First I want to thank you for you suggestion and correction of the equation that was obviously wrong as RudiC also said.

Secondly I also thank you for your clean, simple and functional code!

Thirdly I ask you if you don't my mind a little more help.

I have a second pack of data that I need to interpolate based on the previous interpolated file.

I try to be short and clear:

Based on the RESULT.txt file (with all the data interpolated) I need to interpolate the values from a second file AIS_557.txt that have (due to issues during data acquisition) very few data points and with time stamps without decimals, based on first file.

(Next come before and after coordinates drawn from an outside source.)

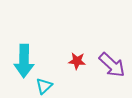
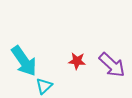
cyan arrow: rotated 36 degrees counterclockwise
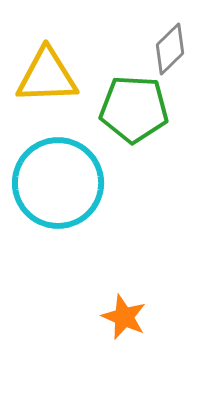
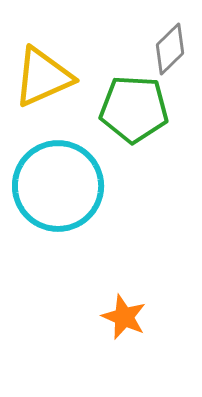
yellow triangle: moved 4 px left, 1 px down; rotated 22 degrees counterclockwise
cyan circle: moved 3 px down
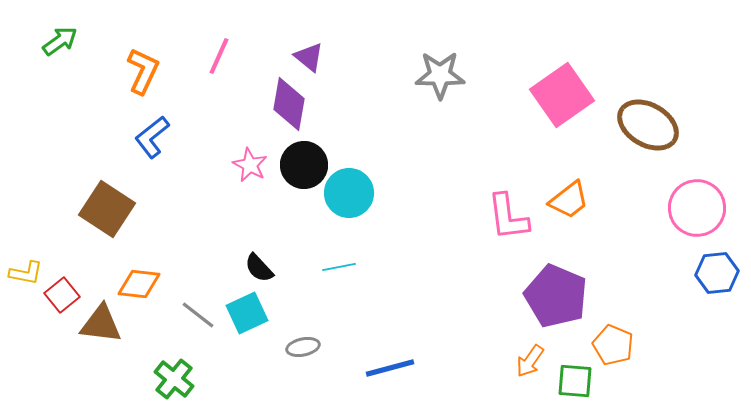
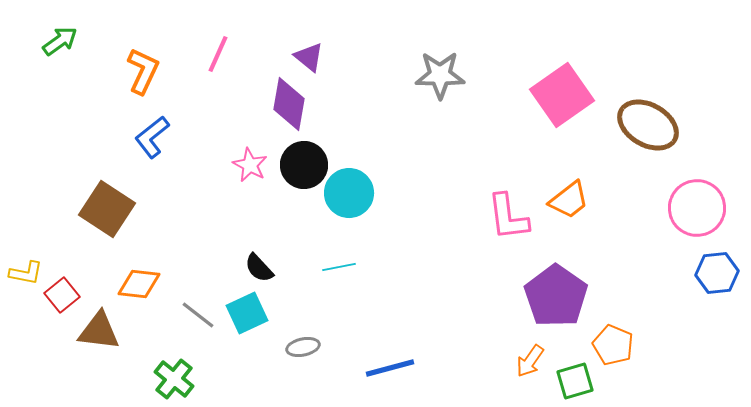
pink line: moved 1 px left, 2 px up
purple pentagon: rotated 12 degrees clockwise
brown triangle: moved 2 px left, 7 px down
green square: rotated 21 degrees counterclockwise
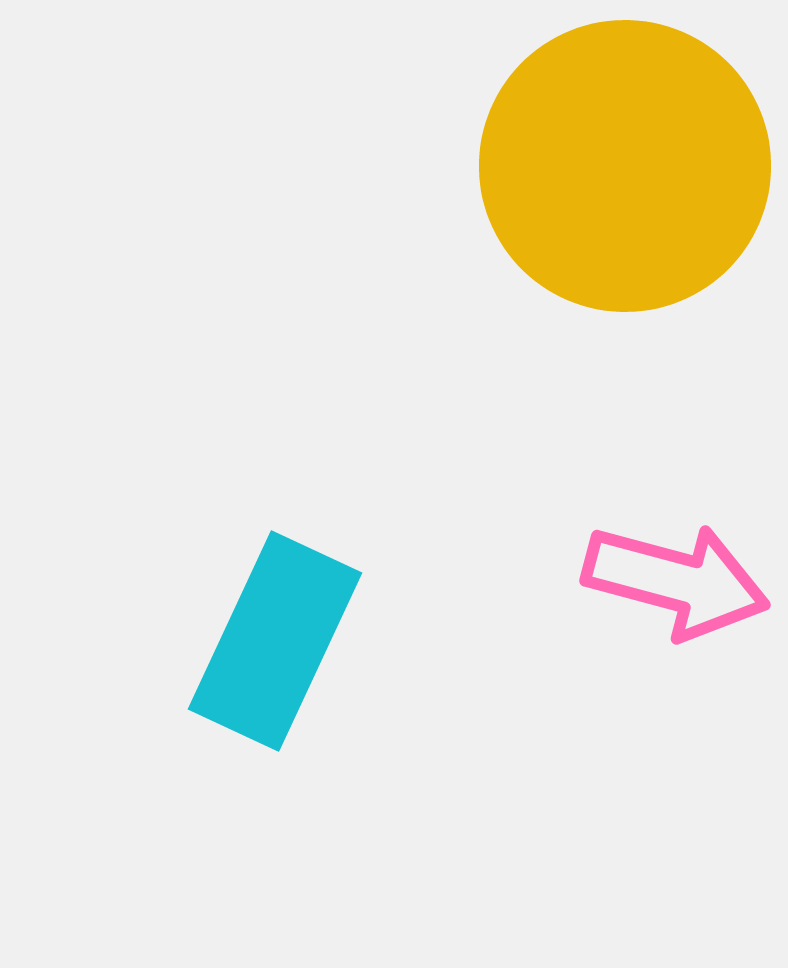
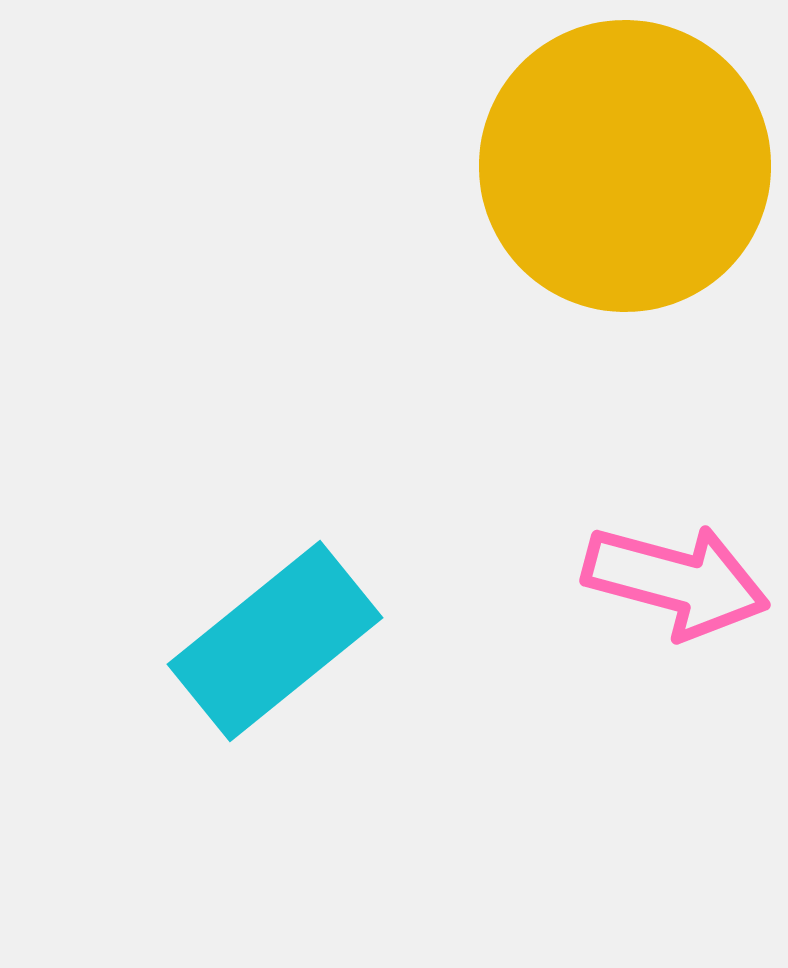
cyan rectangle: rotated 26 degrees clockwise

See example:

RESULT.TXT
010001 0469557.90 4266045.60 1386557563.76
010002 0469558.32 4266046.88 1386557564.65
010003 0469558.65 4266048.13 1386557565.55
010004 0469558.94 4266049.05 1386557566.45
010005 0469559.24 4266049.98 1386557567.36
010006 0469559.53 4266050.89 1386557568.25
010007 0469559.82 4266051.82 1386557569.16
010008 0469560.48 4266053.00 1386557570.05
010009 0469561.10 4266054.12 1386557570.95
010010 0469561.64 4266055.28 1386557571.85
010011 0469562.00 4266056.50 1386557572.76
010012 0469562.25 4266057.80 1386557573.66
010013 0469562.52 4266059.11 1386557574.55
010014 0469562.88 4266060.08 1386557575.45
010015 0469563.23 4266061.05 1386557576.35
010016 0469563.59 4266062.03 1386557577.25
010017 0469563.95 4266063.01 1386557578.16
010018 0469564.31 4266063.98 1386557579.06
010019 0469564.85 4266065.22 1386557579.95
010020 0469565.34 4266066.47 1386557580.85
010021 0469565.79 4266067.67 1386557581.76
...........
 AIS_557.txt
468953.73 4264882.13 1386533790
468944.97 4264871.07 1386533820
468936.22 4264860.01 1386533850
468927.46 4264848.94 1386533880
468918.70 4264837.88 1386533910
468918.65 4264826.79 1386533940
468909.89 4264815.72 1386533970
468892.38 4264793.60 1386534030
468883.62 4264782.54 1386534060
468874.90 4264782.57 1386534090
468866.14 4264771.51 1386534150
468857.43 4264771.54 1386534180
468839.95 4264760.51 1386534210
468822.43 4264738.39 1386534240
468813.67 4264727.33 1386534270
..........

So I need to find the best fit for each time stamp of AIS file on the RESULT file. Interpolate X Y (for each time stamp of RESULT file) for the second file (AIS file).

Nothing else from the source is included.